Sixty days and counting - Kim Stanley Robinson [101]
His own father had taken him to see Piazzolla at the Teatro Odeon, in 1973, shortly before he had been disappeared. Piazzolla had five years before disbanded his great quintet and gone to Europe with Amelita, gone through the melodramas of that relationship and its breakup and a succession of bands trying to find a Europop sound, trying electronica and string quartets and getting angrier and angrier at the results (though they were pretty good, Edgardo felt), so that when he came back to Buenos Aires for the summer of 73–74 and regathered the old quintet (with the madman Tarantino sitting in on piano) he was not the same confident composer, devoted to destroying tango and rebuilding it from the ground up for the sake of his modernist musical ambitions, but a darker and more baffled man, an exile who was home again, but determined to forge on no matter what. But now more willing to admit the tango in him, Edgardo’s father had explained, he was willing to admit his genius was Argentinean as well as transcendental. He could now submit to tango, fuse with it. And his audience was much changed as well, they no longer took Piazzolla for granted or thought he was a crazy egoist who had gone mad. With the quintet dispersed they had finally understood they had been seeing and hearing something new in the world, not just a genius but a great soul, and of course at that point, now that they had understood, it was gone.
But then it had come back.
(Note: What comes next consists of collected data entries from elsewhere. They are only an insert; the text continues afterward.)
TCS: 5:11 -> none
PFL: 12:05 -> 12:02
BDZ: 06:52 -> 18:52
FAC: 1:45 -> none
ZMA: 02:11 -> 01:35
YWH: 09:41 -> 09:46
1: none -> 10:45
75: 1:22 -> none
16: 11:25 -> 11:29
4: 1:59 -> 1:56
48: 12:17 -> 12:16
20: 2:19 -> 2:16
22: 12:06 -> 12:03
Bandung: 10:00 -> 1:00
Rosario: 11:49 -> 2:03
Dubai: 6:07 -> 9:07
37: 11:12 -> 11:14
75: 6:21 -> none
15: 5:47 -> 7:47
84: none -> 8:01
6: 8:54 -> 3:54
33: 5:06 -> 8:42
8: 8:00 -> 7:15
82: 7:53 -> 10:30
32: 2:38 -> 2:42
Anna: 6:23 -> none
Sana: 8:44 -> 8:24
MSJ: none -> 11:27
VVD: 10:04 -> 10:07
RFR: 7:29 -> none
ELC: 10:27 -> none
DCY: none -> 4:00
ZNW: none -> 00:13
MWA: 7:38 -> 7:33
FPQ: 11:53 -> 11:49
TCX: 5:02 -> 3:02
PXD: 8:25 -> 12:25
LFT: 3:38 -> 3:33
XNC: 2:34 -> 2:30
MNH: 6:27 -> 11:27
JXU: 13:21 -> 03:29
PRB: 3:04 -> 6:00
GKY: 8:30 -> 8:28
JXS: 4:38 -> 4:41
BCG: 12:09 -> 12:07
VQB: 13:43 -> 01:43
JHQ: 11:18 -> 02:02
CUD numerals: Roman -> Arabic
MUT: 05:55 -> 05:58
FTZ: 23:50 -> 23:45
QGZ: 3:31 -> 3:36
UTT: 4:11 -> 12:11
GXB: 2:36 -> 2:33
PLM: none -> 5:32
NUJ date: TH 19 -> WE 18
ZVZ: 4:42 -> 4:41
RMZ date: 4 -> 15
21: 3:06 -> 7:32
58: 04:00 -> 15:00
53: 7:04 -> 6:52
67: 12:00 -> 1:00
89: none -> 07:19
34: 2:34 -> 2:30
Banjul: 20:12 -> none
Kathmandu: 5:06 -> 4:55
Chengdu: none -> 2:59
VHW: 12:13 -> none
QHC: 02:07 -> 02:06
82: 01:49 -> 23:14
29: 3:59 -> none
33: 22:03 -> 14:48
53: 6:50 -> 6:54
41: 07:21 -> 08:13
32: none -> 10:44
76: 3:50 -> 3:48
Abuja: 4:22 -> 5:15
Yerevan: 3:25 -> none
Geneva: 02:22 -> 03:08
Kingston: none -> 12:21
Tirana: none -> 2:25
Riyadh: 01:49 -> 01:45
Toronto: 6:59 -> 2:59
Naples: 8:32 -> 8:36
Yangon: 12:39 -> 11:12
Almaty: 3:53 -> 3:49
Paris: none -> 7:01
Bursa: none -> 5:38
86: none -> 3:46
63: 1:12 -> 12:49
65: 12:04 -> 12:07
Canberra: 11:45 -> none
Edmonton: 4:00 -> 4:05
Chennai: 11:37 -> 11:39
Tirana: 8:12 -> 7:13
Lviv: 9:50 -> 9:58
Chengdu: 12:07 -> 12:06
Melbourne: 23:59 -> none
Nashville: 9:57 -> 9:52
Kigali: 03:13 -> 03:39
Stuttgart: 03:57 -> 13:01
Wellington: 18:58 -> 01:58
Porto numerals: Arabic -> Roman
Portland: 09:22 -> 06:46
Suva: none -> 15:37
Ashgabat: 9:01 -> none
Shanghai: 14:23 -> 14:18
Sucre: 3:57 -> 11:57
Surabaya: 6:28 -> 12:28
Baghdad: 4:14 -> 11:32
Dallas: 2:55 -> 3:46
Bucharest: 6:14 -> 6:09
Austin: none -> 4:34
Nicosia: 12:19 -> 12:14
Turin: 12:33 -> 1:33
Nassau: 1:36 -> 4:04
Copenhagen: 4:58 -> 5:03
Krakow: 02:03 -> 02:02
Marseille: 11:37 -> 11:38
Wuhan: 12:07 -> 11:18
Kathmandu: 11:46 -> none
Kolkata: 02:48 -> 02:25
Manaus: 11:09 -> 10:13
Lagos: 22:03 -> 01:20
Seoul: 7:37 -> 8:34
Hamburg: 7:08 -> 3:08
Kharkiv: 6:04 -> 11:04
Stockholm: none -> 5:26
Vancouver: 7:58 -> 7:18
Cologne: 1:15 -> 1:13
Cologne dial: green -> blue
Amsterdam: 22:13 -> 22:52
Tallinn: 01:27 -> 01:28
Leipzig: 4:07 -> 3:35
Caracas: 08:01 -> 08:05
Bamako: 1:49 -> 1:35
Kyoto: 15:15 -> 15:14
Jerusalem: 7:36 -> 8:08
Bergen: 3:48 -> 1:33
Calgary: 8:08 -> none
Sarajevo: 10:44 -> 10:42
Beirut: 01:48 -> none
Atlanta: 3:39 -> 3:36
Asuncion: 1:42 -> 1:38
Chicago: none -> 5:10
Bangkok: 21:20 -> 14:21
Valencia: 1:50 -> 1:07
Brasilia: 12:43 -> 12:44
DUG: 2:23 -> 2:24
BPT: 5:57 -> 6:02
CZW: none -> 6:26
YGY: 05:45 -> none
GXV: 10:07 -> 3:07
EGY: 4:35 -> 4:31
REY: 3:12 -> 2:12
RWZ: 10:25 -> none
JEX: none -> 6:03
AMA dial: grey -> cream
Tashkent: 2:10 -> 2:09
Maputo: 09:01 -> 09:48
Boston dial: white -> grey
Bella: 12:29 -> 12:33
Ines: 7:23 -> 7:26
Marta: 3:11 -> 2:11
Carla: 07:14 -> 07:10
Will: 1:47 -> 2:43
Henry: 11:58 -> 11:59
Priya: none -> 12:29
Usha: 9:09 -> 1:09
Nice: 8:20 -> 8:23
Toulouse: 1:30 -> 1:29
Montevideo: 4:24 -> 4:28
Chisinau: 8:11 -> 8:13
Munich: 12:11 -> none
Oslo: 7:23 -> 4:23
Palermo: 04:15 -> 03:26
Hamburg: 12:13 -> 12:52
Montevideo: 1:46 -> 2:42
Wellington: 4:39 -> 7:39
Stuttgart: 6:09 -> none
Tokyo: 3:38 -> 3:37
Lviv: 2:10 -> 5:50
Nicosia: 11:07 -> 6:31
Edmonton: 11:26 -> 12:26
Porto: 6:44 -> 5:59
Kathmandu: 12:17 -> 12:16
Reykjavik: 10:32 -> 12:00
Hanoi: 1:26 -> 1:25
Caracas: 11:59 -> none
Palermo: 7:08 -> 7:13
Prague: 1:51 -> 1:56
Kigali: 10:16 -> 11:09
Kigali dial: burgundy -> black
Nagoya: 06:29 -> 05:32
Maybe only for one night, everyone thought it was only for one night, everyone knew all of a sudden that life itself was a fragile and evanescent thing and no band lasted long, and so the atmosphere in the theater had been absolutely electric, the audience’s attentiveness quivering and hallucinatory, the fierce applause like thanks in a church, as if finally you could do the right thing in a church and clap madly and cheer and whistle to show your appreciation of God’s incredible work. At the end of the show they had leaped to their feet and gone mad with joy and regret, and looking around him young Edgardo had understood that adults were still as full of feeling as he was, that they did not “grow up” in any important respect and that he would never lose the huge feelings surging in him. An awesome sight, never to be forgotten. Perhaps it was his first real memory.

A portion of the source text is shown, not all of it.